The Woman King (2022)

The full list of my favourite films of 2022 is here but I’m posting fuller reviews of my favourites. This big historical action epic comes from the very dependable Gina Prince-Bythewood, one of the better directors working in Hollywood, and it’s a powerful evocation of an era not much seen on screen.


Just to kick things off: I really enjoyed this movie, especially as a big screen cinematic experience. It has an old-fashioned sense of an historical epic, albeit about a little corner of African history that isn’t often represented on-screen (primarily because it doesn’t revolve around white heroes or saviours, and surely the time for patriotic stories of European conquests over tribal peoples has long since passed). But it’s curious that this African story is written by two white women; given the other talent involved I don’t think that meaningfully invalidates any positive representation the film can provide, but it might give a hint as to the way in which the film tends towards a platitudinous Hollywood liberal sense of injustice being righted, as Viola Davis leads her Agojie (the so-called “Dahomey Amazons”) as a righteous force dedicated to eradicating slavery.

Clearly there are experts in this history — of which I am not one, nor are many of the online commentators peddling the criticisms to be fair — who acknowledge that the situation was more complicated than it’s portrayed here. Just my cursory awareness of our modern online world leads me to the understanding that it’s perfectly possible for groups of women to come together to actively promote and defend patriarchal systems of oppression, fascism and hate speech. The film doesn’t deny that the Dahomeys were just as involved in slavery as their enemies, the Oyo Empire. So the feel-good roles of Davis as Nanisca, her second-in-command Izogie (the brilliant Lashana Lynch) and young recruit Nawi (an impressive Thuso Mbedu) may not quite reflect real history, but that’s fine by me because this is primarily a film and an entertainment that hopefully leads people to learn more about this historical time and context.

However, whatever your caveats, it’s undeniably a well put-together epic with the appropriate levels of heart-tugging sentiment and brutal warfare action scenes. Gina Prince-Bythewood has come a long way from Love & Basketball and that sweetly saccharine film The Secret Life of Bees with one of the Fannings in it. She made the fantastic Beyond the Lights and her recent foray into action with The Old Guard was the rare superhero film I actively enjoyed, and so she is not short of directing skill, nor is her team lacking in their ability to both capture the location and people (cinematographer Polly Morgan), or the nuances of the acting — and this in particular seems like quite a departure in the type of role Viola Davis is usually seen in, and she surely deserves some awards love for it. There may be all kinds of ways to criticise it, but I admire any film that tries to tell a bit of history we’ve not seen played out before.

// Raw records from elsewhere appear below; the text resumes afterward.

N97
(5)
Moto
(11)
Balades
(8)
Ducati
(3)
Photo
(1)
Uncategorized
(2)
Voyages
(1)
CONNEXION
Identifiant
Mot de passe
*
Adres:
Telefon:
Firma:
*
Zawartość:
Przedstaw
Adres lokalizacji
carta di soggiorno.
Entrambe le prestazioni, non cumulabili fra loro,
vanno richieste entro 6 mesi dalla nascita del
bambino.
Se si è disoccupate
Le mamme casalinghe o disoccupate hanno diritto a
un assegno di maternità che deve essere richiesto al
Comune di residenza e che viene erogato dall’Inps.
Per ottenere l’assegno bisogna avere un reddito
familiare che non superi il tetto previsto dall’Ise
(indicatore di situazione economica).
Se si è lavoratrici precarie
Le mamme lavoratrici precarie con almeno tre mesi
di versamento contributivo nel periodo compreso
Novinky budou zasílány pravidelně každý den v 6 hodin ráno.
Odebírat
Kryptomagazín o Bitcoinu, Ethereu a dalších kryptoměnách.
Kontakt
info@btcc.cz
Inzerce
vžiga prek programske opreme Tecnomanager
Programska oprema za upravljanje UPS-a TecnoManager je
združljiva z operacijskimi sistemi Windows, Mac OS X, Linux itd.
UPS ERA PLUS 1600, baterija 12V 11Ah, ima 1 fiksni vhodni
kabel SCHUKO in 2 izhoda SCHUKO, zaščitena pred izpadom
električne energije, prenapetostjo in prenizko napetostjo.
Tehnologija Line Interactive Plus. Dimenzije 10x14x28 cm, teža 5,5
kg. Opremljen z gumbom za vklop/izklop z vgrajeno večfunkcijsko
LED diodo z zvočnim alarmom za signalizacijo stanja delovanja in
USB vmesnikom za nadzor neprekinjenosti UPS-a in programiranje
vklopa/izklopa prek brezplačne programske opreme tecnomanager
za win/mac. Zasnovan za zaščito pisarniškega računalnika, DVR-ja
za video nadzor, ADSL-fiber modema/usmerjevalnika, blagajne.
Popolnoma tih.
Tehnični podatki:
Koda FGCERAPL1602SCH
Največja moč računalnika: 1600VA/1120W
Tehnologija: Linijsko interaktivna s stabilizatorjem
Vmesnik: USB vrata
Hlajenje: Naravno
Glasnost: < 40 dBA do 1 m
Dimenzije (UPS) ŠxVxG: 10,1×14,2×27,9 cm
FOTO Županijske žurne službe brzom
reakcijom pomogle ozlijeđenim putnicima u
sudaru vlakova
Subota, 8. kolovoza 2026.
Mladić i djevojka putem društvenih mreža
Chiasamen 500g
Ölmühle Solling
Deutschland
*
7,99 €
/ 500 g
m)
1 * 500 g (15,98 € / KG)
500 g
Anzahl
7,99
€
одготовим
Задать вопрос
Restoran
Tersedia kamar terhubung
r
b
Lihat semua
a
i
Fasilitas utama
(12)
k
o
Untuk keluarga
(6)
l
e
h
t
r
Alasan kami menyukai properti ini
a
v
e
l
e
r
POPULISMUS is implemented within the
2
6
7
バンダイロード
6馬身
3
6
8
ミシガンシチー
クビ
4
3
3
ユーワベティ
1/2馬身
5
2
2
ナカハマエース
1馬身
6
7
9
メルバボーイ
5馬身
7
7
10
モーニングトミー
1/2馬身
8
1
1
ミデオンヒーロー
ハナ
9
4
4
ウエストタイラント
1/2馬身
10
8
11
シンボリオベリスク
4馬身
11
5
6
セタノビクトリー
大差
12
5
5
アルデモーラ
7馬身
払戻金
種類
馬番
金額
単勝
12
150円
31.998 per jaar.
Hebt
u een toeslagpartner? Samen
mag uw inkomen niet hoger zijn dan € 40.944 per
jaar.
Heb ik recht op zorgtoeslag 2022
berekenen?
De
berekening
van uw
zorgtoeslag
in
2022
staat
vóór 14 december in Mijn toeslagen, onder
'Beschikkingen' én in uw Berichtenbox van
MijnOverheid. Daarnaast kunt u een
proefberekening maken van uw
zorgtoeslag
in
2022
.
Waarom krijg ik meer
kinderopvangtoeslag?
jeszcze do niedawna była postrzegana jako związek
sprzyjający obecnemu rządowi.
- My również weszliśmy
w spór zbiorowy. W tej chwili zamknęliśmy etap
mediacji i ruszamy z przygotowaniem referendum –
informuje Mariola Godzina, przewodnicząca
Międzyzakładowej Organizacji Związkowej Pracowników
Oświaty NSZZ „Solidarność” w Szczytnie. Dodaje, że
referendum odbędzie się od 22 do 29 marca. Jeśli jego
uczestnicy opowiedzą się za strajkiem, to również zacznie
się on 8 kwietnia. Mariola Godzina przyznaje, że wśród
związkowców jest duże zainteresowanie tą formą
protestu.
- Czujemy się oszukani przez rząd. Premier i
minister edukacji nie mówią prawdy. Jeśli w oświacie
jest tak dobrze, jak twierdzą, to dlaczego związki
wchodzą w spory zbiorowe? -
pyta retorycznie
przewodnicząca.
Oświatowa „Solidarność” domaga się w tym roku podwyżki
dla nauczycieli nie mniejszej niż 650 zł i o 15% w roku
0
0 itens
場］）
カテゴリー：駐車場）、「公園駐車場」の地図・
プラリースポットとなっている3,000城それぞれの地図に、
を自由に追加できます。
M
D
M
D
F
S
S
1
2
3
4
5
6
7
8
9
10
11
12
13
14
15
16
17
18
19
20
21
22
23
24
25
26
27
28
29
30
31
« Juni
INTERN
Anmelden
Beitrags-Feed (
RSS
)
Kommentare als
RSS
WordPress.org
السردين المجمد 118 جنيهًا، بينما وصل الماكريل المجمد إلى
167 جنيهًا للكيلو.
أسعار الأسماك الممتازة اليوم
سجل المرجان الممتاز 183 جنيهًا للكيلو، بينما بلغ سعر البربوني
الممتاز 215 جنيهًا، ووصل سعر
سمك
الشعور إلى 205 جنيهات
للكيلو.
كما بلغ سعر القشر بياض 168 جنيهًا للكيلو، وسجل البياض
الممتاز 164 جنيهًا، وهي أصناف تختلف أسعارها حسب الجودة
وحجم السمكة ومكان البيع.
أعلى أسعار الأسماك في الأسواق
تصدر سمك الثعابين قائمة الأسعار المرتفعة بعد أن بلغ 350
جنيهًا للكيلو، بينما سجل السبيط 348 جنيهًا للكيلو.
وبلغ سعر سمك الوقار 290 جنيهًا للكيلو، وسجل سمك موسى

The Woman King (2022) posterCREDITS
Director Gina Prince-Bythewood; Writers Dana Stevens and Maria Bello; Cinematographer Polly Morgan; Starring Viola Davis, Thuso Mbedu, Lashana Lynch, Sheila Atim, John Boyega; Length 135 minutes.
Seen at Light House Cuba, Wellington, Thursday 3 November 2022.

Blackhat (2015)

Critics directed quite a bit of derision towards this new Michael Mann film when it came out last year, and it’s certainly a very odd film in many ways. For a start, most obviously, it’s about computer hacking, a notoriously difficult thing to make visually interesting, though Mann does his best with an opening sequence tracking computer data transfers via swooping CGI shots along lit-up wires and through circuits across the world. More noticeably, he has Chris Hemsworth play our computer-hacking hero Nicholas — perhaps a suspension of disbelief too far for some — who is seen at the start locked up in prison, which can surely be the only excuse for his taut, muscled body. Then on top of this is added a bunch of fairly straightforward action scenes involving running, kicking, jumping, explosions, all the usual stuff, because basically the film quickly moves from the realm of cyber-terrorism to real-world undercover policework, as some FBI handlers are introduced (Viola Davis, most notably) and then Chinese government officials (Leehom Wang as Captain Chen, and Tang Wei as his sister Lien, also an IT specialist, and putative love interest for Nicholas). Setting all this aside — and there’s some slightly patchy pacing on the way as the story develops — it’s actually fascinating for being a mainstream big-budget Hollywood action-thriller which has a genuinely diverse cast. Sure, Bond and Bourne jetted around the world, but they don’t feel as properly international as this film does. My feeling is that opinion will shift over time to regard it rather more positively, as I think it moves the genre in an interesting direction, and there’s rarely so little of interest to most action thrillers.

Blackhat film posterCREDITS
Director Michael Mann; Writers Morgan Davis Foehl and Mann; Cinematographer Stuart Dryburgh; Starring Chris Hemsworth, Wei Tang 湯唯, Leehom Wang 王力宏, Viola Davis; Length 133 minutes.
Seen at home (Blu-ray), London, Saturday 13 February 2016.